Torpoint waste management company fined £14,000
Added on: 28/04/2016
Wilco’s Waste Management Ltd have been fined a second time after breaching their environmental permit.
A prosecution was also brought against the Company Director, Adam Wilcott. The case was brought by the Environment Agency.
Wilco’s Waste Management Ltd operate a waste transfer station in Torpoint, Cornwall.
A waste transfer station accepts mixtures of waste, usually in skips, where it is then sorted and the recyclables separated out from the other waste. The waste with no value is then removed from the site and taken for final disposal, and the wastes with value are sent on to other waste sites where they are reprocessed for reuse or recovery.
To operate a waste management business there must be an environmental permit for the site issued by the Environment Agency. The permit has conditions within it which are designed to ensure that the activity does not have an adverse effect on the environment or impact the local community.
In February 2015 the company pleaded guilty to 5 offences of permit breaches committed between January and May of 2014 and one offence of failing to comply with an enforcement notice in June 2014. They were subsequently sentenced on 9 April 2015.
During site inspections the Environment Agency found the quantity of combustible material on site posed both a pollution and fire risk. Not all of the surface run-off from the site was intercepted by the sealed drainage system and polluting liquids were able to leak into the ground and surface water. It was ordered that the company cease the importing of all waste into the site with immediate effect but it ignored the notice and continued to bring waste onto the site.
It was revealed that 80 tonnes of unauthorised hazardous waste was received over a 3 year period to a site that should not have been accepting this type of waste.
Company director Adam Wilcott said he had total control of the site and admitted the breaches. He said he carried on allowing skips on the site for commercial reasons saying he would have gone bankrupt if he had stopped accepting the waste.

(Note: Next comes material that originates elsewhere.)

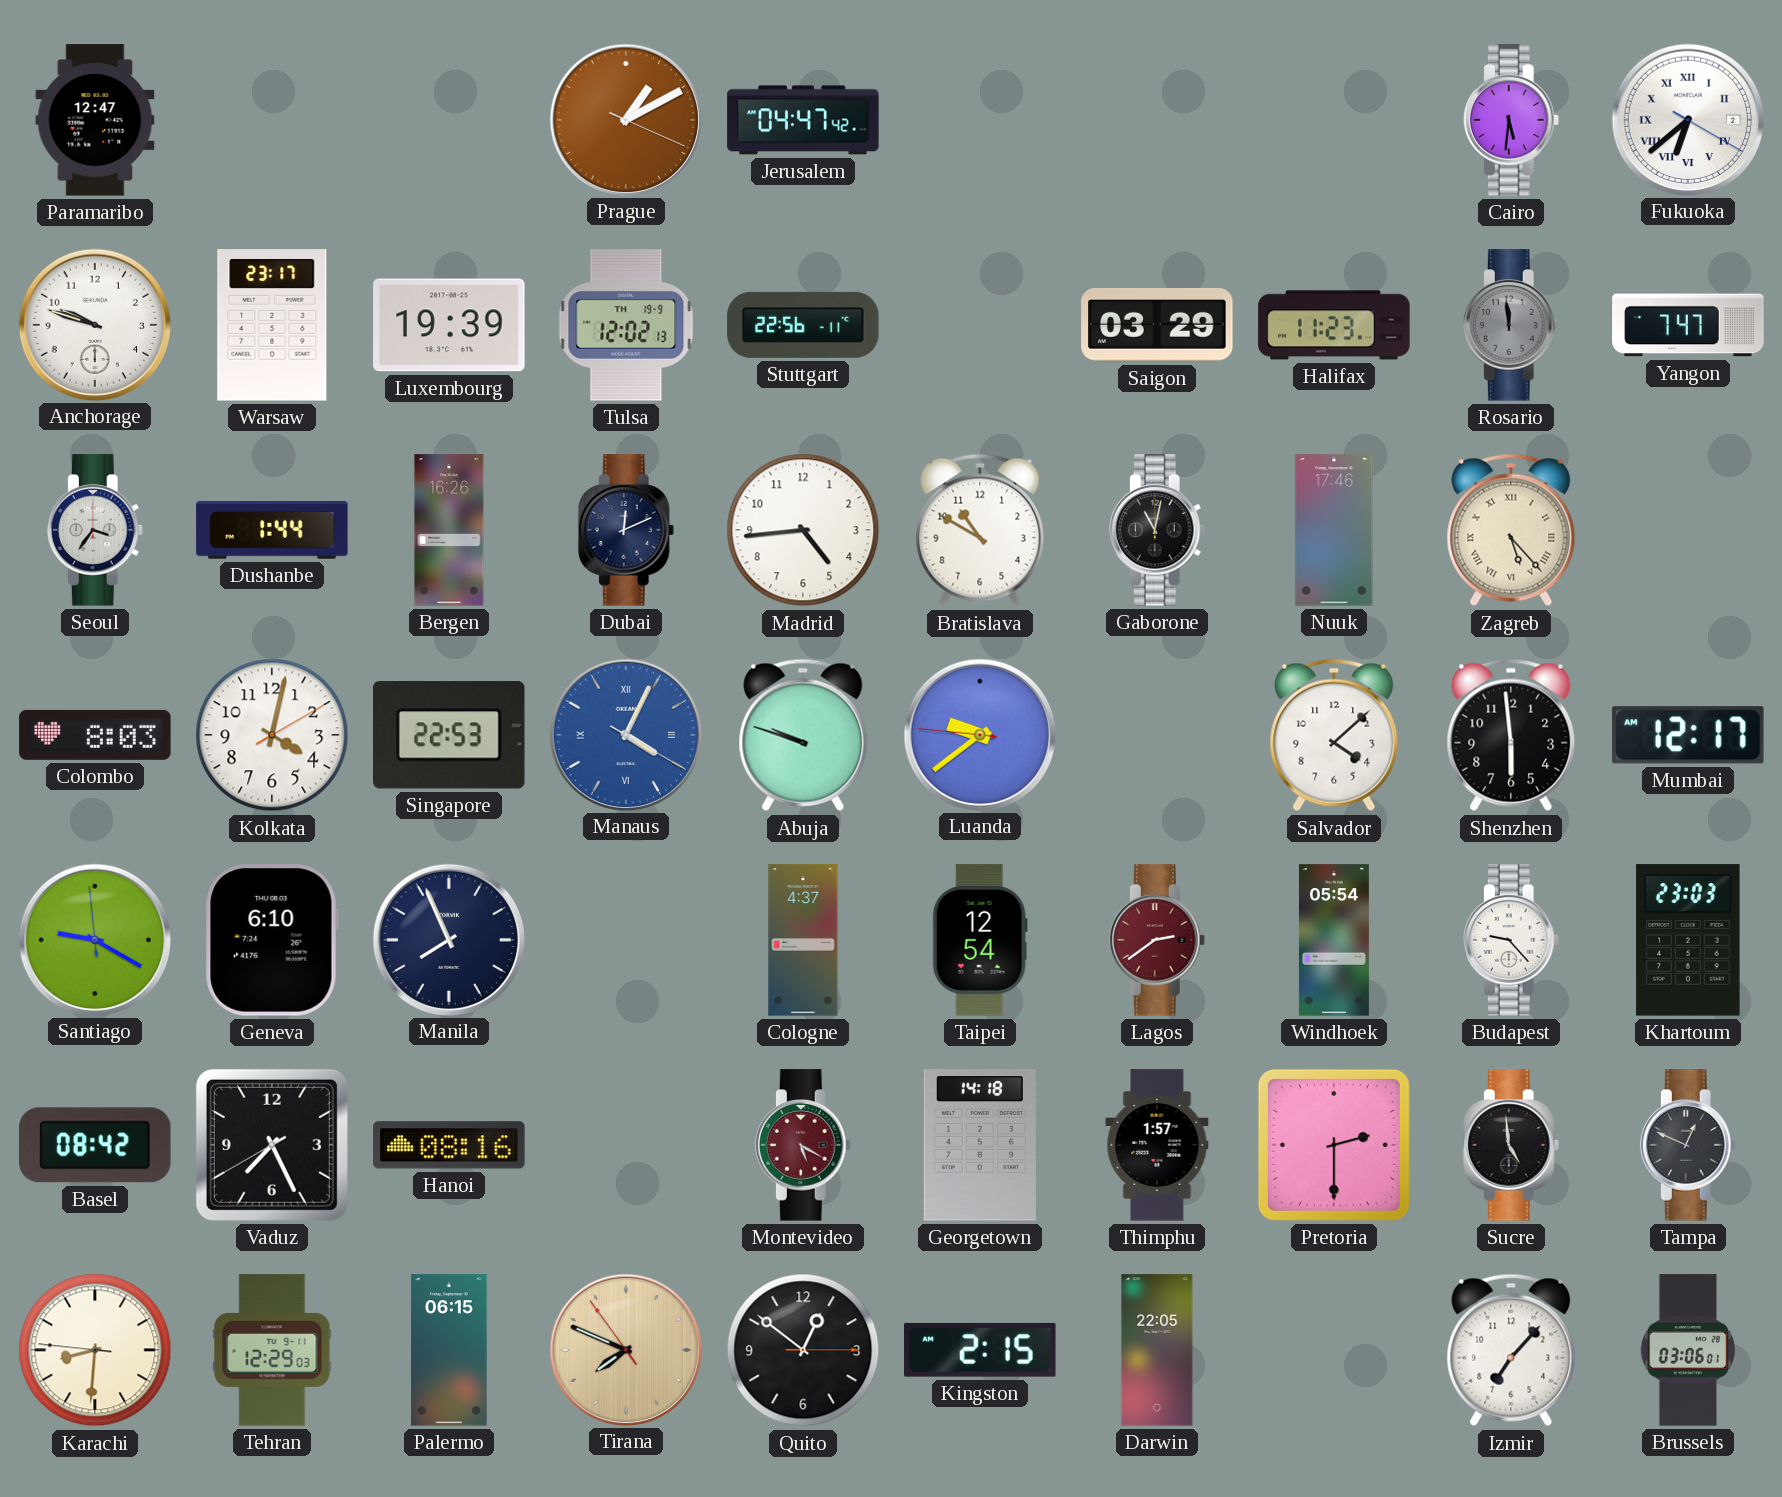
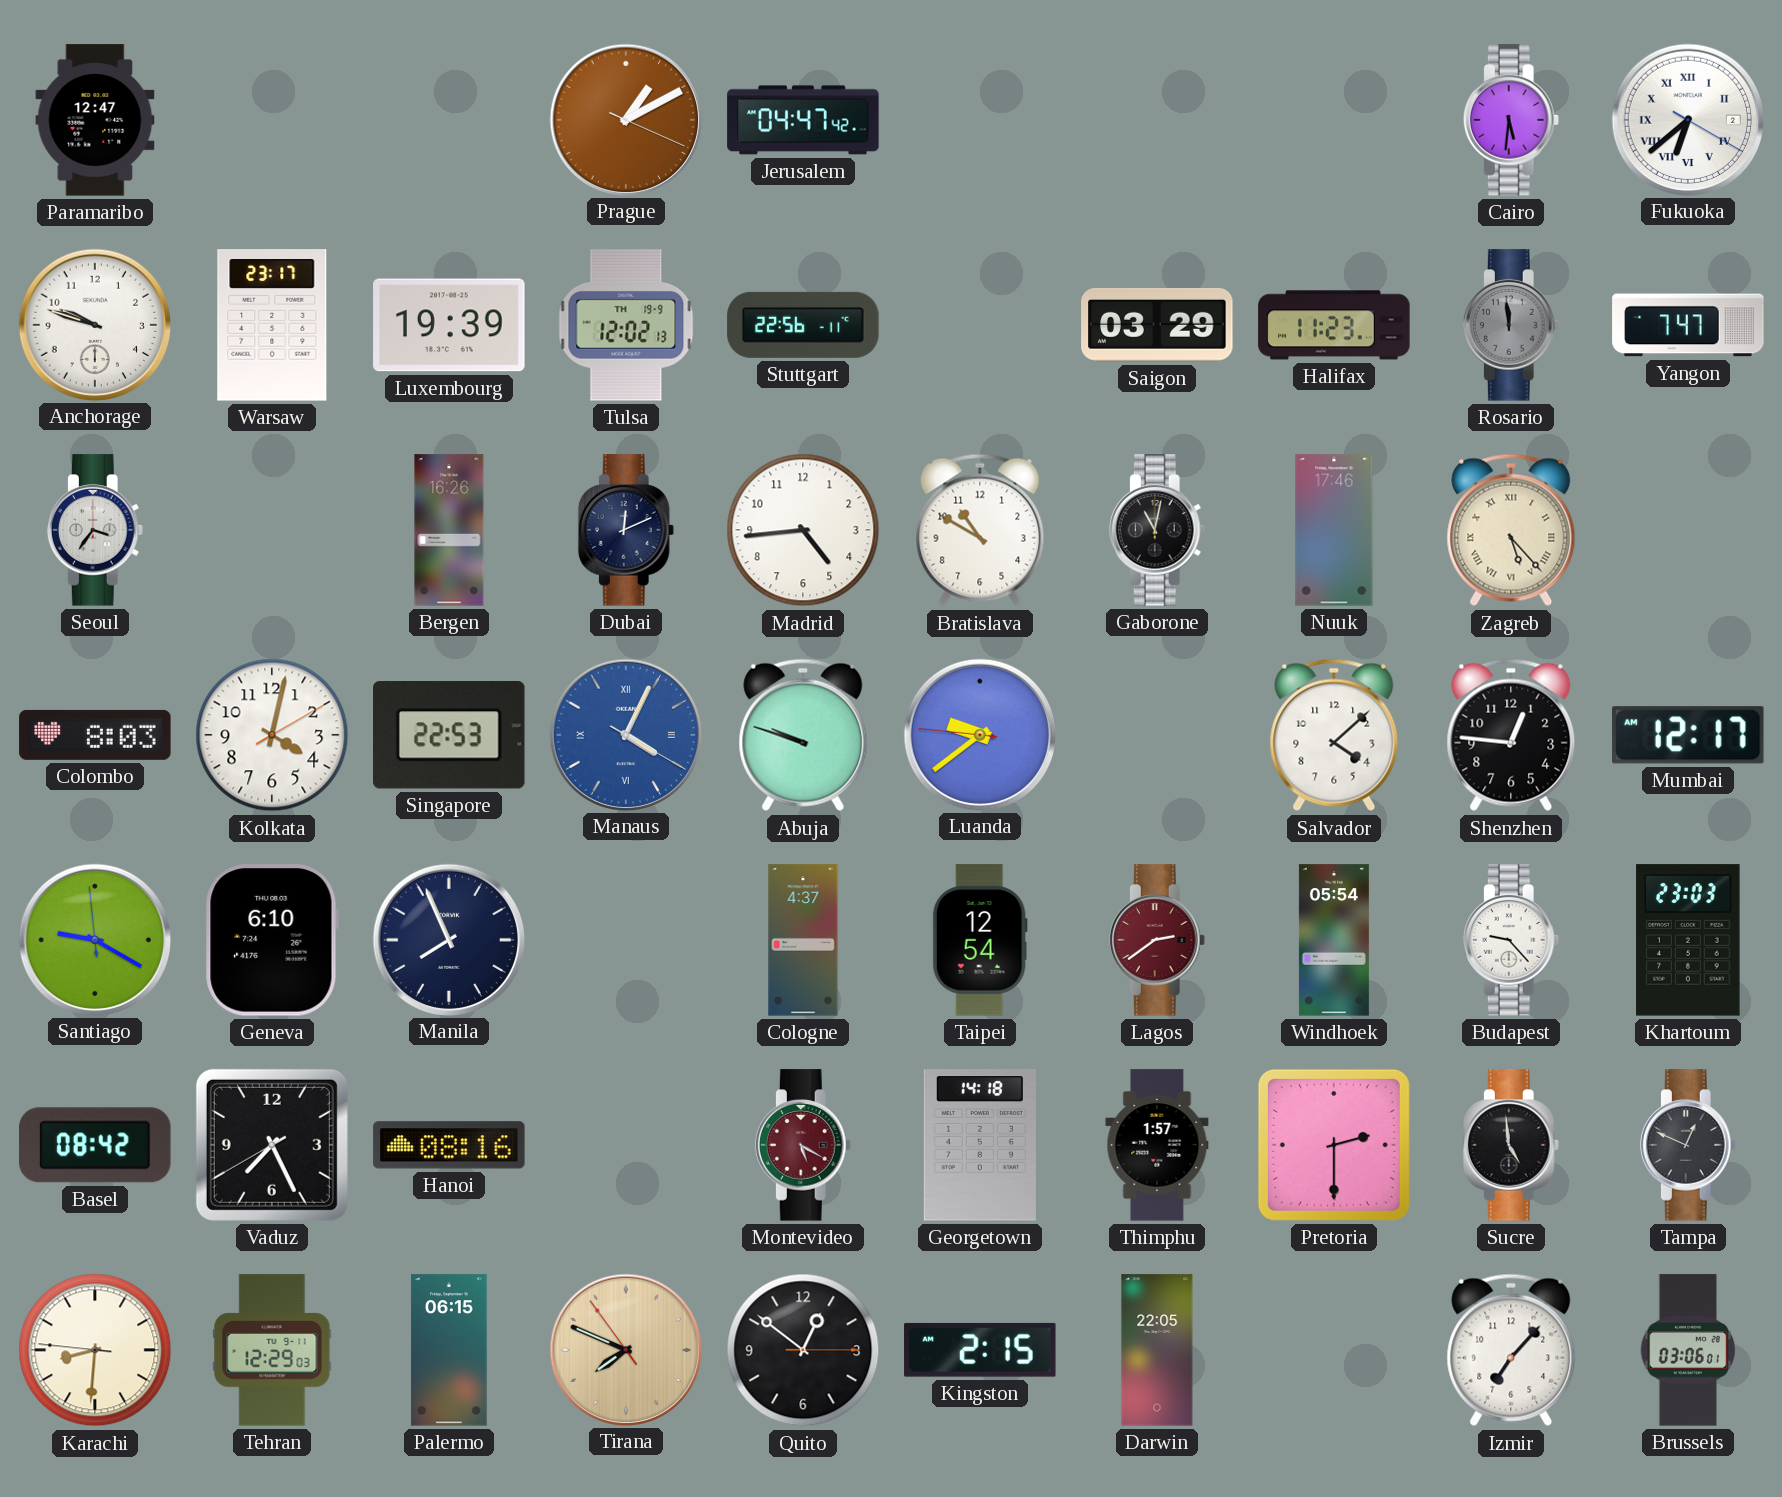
Dushanbe: 1:44 -> none
Shenzhen: 5:59 -> 12:46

Sophie Unsworth for the Environment Agency said:
“The company was aware it was offending. It had been given advice and assistance on numerous occasions, was previously prosecuted, and yet carried on in a similar way. In that respect the offending was deliberate and at the very least reckless. The defendant’s operations undermined legitimate business and posed a threat to the environment.”
The magistrates fined the company £12,000 for 6 offences, and ordered it to pay £4,721 in costs. In addition, company director Adam Wilcott was fined £1,920 and ordered to pay a £32 victim surcharge.